In the study, researchers collected a variety of models used or suggested by the clinicians at the participating institutions to determine warfarin doses.

"The goal of each model is to look at several variables and say, depending on the weight of each variable and the combination of them all, which dose a patient should get," explains Page, an expert on a modeling approach called machine learning.

Researchers tested the performance of 14 models by comparing them to patient outcomes. They found that two models-an older technique called linear regression and a newer one called support vector regression-were equally successful when a combination of clinical information and genetic data was included.
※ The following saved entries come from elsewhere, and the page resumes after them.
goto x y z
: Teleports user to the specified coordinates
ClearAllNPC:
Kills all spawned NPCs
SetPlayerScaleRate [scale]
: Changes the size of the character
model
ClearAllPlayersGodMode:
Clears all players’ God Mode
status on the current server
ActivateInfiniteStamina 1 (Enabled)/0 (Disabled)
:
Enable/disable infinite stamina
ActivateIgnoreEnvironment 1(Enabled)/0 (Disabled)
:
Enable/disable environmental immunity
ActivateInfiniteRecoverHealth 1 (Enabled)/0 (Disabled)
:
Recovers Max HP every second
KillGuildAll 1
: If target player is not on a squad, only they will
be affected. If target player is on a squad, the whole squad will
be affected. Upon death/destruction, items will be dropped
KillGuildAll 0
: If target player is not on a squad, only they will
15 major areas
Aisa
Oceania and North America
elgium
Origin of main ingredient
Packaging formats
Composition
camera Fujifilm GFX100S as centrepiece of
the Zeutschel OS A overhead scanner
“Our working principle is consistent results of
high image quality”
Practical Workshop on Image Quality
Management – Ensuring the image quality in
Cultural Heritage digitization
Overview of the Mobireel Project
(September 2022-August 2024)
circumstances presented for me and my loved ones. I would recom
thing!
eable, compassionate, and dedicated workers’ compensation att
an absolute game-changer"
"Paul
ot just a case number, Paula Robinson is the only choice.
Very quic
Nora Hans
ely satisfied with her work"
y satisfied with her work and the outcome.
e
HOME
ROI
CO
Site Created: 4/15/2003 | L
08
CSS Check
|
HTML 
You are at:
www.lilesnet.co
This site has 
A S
"We found that incorporating a richer set of clinical variables significantly improved dosing," Page says. "Adding genetic information improved the predictions even more."

And while the model worked very well for patients on the standard five milligrams per day, it worked even better for the other half-those who could either bleed or clot excessively.

In the end, the researchers chose the linear regression model, with eight variables, as the best.

"Clinicians voiced a strong preference for it because it's much easier to understand and use than the support vector regression model," says Page, noting that the program is easily accessed in a spreadsheet or by means of a computer program.

Physicians will soon test the model in a major clinical trial to be sponsored by the National Institutes of Health.

Page says the study is a perfect example of the kinds of studies that will be undertaken through the Wisconsin Genomics Initiative, which has a built-in, large-scale genetic database.

"We hope to do similar studies for hundreds of medications and diseases," he says.